Lesson 3: Parallel running is non-negotiable
Every wave included a 30-day parallel run. In Waves 3, 4, and 7, the parallel run caught discrepancies that would have been production incidents. In Wave 4 (card management), the parallel run revealed that 0.2% of card authorizations were being processed with stale exchange rates because the MQ path had slightly different timing than the direct DB2 path. The fix took 3 days — in production, it would have been a regulatory issue.
Lesson 4: MQ operations is a skill
CNB initially assigned MQ operations to the "middleware team" — generalists who also managed CICS and DB2 utilities. After two incidents caused by operators unfamiliar with MQ channel recovery procedures, Kwame advocated for a dedicated MQ team. Five people now manage the MQ infrastructure full-time. Their expertise has prevented at least a dozen potential incidents (Kwame estimates) through proactive monitoring and tuning.

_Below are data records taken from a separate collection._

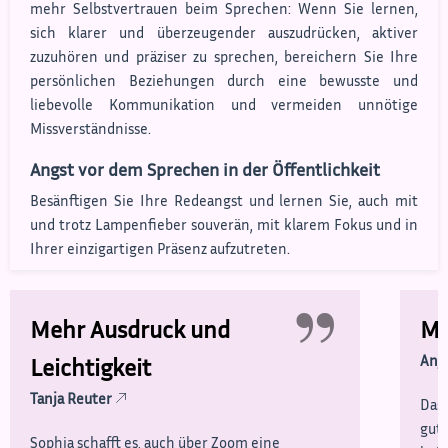
mehr Selbstvertrauen beim Sprechen: Wenn Sie lernen,
sich klarer und überzeugender auszudrücken, aktiver
zuzuhören und präziser zu sprechen, bereichern Sie Ihre
persönlichen Beziehungen durch eine bewusste und
liebevolle Kommunikation und vermeiden unnötige
Missverständnisse.
Angst vor dem Sprechen in der Öffentlichkeit
Besänftigen Sie Ihre Redeangst und lernen Sie, auch mit
und trotz Lampenfieber souverän, mit klarem Fokus und in
Ihrer einzigartigen Präsenz aufzutreten.
”
Mehr Ausdruck und
Mi
Anj
Leichtigkeit
Tanja Reuter
Das 
gut 
Sophia schafft es, auch über Zoom eine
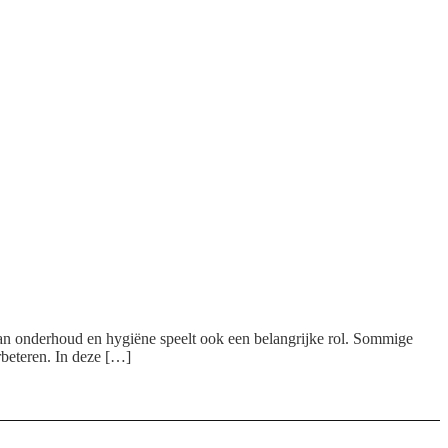
e van onderhoud en hygiëne speelt ook een belangrijke rol. Sommige
rbeteren. In deze […]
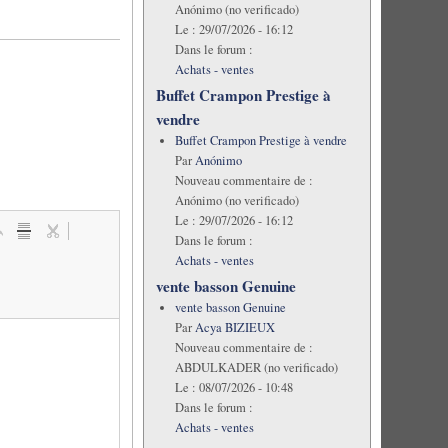
Anónimo (no verificado)
Le :
29/07/2026 - 16:12
Dans le forum :
Achats - ventes
Buffet Crampon Prestige à
vendre
Buffet Crampon Prestige à vendre
Par
Anónimo
Nouveau commentaire de :
Anónimo (no verificado)
Le :
29/07/2026 - 16:12
Dans le forum :
Achats - ventes
vente basson Genuine
vente basson Genuine
Par
Acya BIZIEUX
Nouveau commentaire de :
ABDULKADER (no verificado)
Le :
08/07/2026 - 10:48
Dans le forum :
Achats - ventes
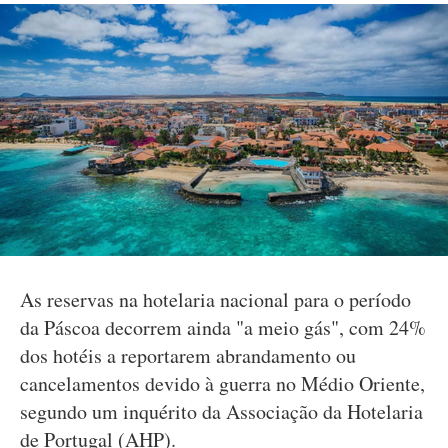
As reservas na hotelaria nacional para o período
da Páscoa decorrem ainda "a meio gás", com 24%
dos hotéis a reportarem abrandamento ou
cancelamentos devido à guerra no Médio Oriente,
segundo um inquérito da Associação da Hotelaria
de Portugal (AHP).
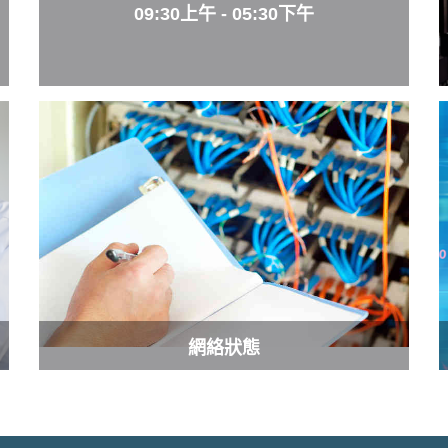
09:30上午 - 05:30下午
網絡狀態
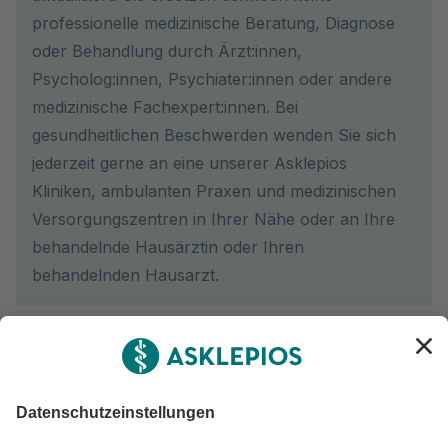
professionelle medizinische Beratung, Diagnose
oder Behandlung durch Ärzt:innen,
Psycholog:innen, Psychiater:innen oder andere
medizinische Fachexpert:innen. Bei
gesundheitlichen Beschwerden wenden Sie sich
jederzeit gerne an eine unserer Asklepios
Kliniken, ambulanten Praxen und medizinischen
Versorgungszentren in Ihrer Nähe oder an Ihre
behandelnde Hausärztin oder Ihren
behandelnden Hausarzt.
Newsletter abonnieren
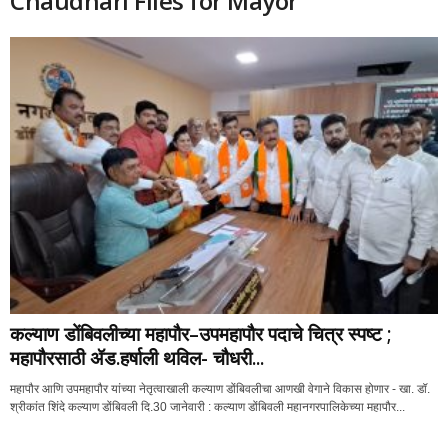
Chaudhari Files for Mayor
कल्याण डोंबिवलीच्या महापौर–उपमहापौर पदाचे चित्र स्पष्ट ;
महापौरसाठी ॲड.हर्षाली थविल- चौधरी...
महापौर आणि उपमहापौर यांच्या नेतृत्वाखाली कल्याण डोंबिवलीचा आणखी वेगाने विकास होणार - खा. डॉ.
श्रीकांत शिंदे कल्याण डोंबिवली दि.30 जानेवारी : कल्याण डोंबिवली महानगरपालिकेच्या महापौर...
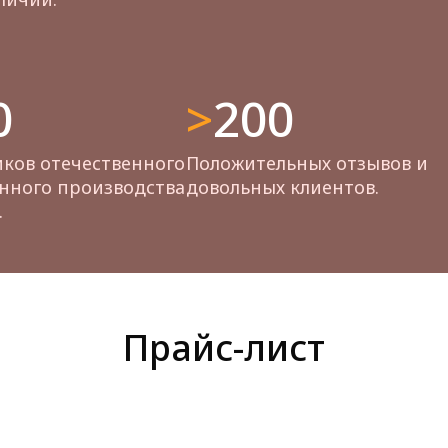
0
>200
ков отечественного
Положительных отзывов и
нного производства
довольных клиентов.
.
Прайс-лист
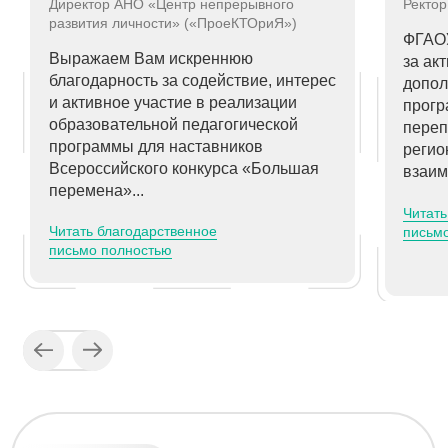
Я даю
согласие на обработку персональных данных
в соответствии
с п
олитикой обработки персональных данных
Оставить заявку
Контакты
Эл. почта
manager@connecticum.ru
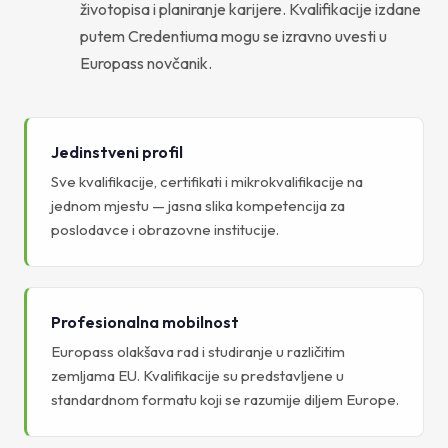
životopisa i planiranje karijere. Kvalifikacije izdane
putem Credentiuma mogu se izravno uvesti u
Europass novčanik.
Jedinstveni profil
Sve kvalifikacije, certifikati i mikrokvalifikacije na
jednom mjestu — jasna slika kompetencija za
poslodavce i obrazovne institucije.
Profesionalna mobilnost
Europass olakšava rad i studiranje u različitim
zemljama EU. Kvalifikacije su predstavljene u
standardnom formatu koji se razumije diljem Europe.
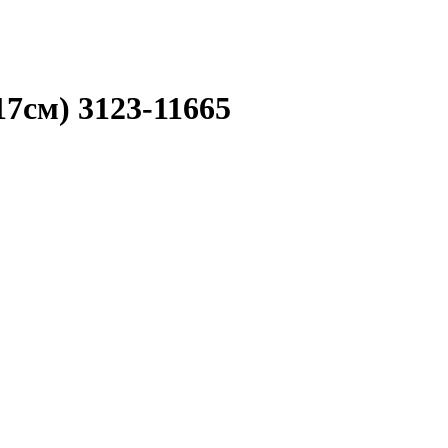
7см) 3123-11665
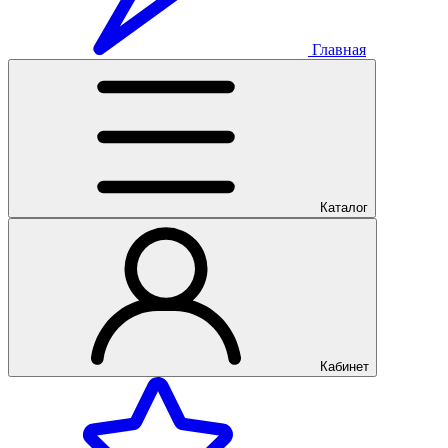
Главная
Каталог
Кабинет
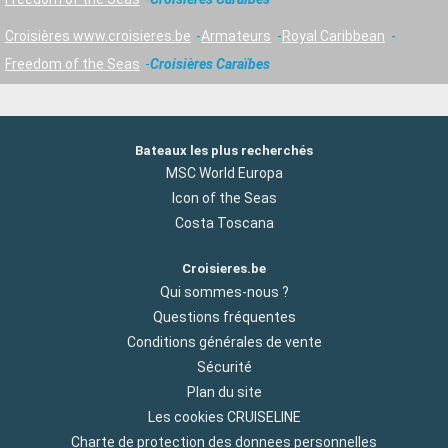
Croisières www.croisieres.be
Armateurs
Royal Caribbean
Freedom of the Seas
Croisières Caraïbes
Bateaux les plus recherchés
MSC World Europa
Icon of the Seas
Costa Toscana
Croisieres.be
Qui sommes-nous ?
Questions fréquentes
Conditions générales de vente
Sécurité
Plan du site
Les cookies CRUISELINE
Charte de protection des donnees personnelles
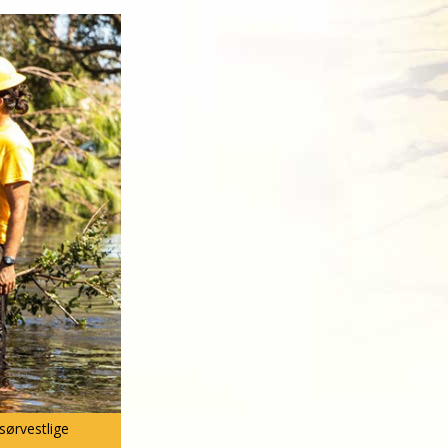
sørvestlige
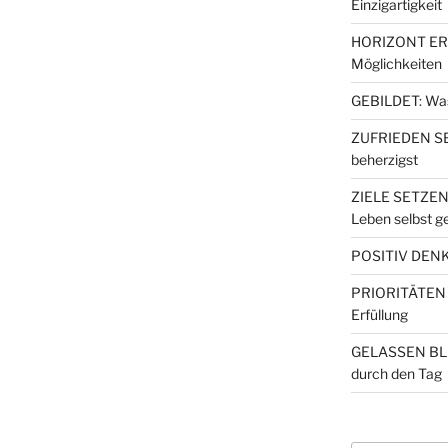
Einzigartigkeit
HORIZONT ERW
Möglichkeiten
GEBILDET: Wa
ZUFRIEDEN SEI
beherzigst
ZIELE SETZEN
Leben selbst ge
POSITIV DENKE
PRIORITÄTEN S
Erfüllung
GELASSEN BLE
durch den Tag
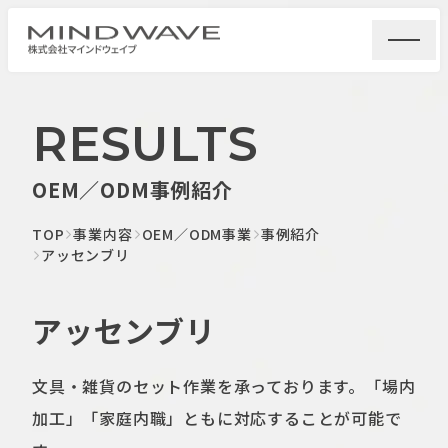
RESULTS
OEM／ODM事例紹介
TOP
事業内容
OEM／ODM事業
事例紹介
アッセンブリ
アッセンブリ
文具・雑貨のセット作業を承っております。「場内
加工」「家庭内職」ともに対応することが可能で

Lesson 5: The fraud screening SLA drove more design decisions than anything else
The 5-second SLA for fraud screening influenced: shared queue vs. clustered queue choice, message priority assignments, CICS thread allocation, and even the physical placement of queue managers on LPARs. "One SLA requirement cascaded through the entire architecture," Kwame says. "Know your SLAs before you start designing."
Discussion Questions
-
CNB chose a hub-and-spoke topology with four queue managers. Under what circumstances would a full-mesh cluster (every queue manager connects to every other) be more appropriate? What are the tradeoffs?
-
The canonical message format requires transformation at the edges. What happens when a transformation program has a bug that corrupts data? How would you design the error handling for the transformation layer?
-
CNB's DLQ averages 47 messages per day. Is this a problem? What would you investigate? What's the acceptable threshold for a system processing 180 million messages daily?
-
The FedNow interface uses shared queues for zero failover delay. What happens if the Coupling Facility structure itself fails? Design a fallback strategy.
-
Wave 3 revealed that the fraud engine sometimes took 15 seconds to respond (against a 5-second SLA). How would you design the request/reply flow to handle this gracefully without routing excessive transactions to manual review?
-
CNB has zero data consistency incidents since deploying MQ. Why does MQ's transactional messaging eliminate this class of problem? Could a data consistency incident still occur with MQ? Under what circumstances?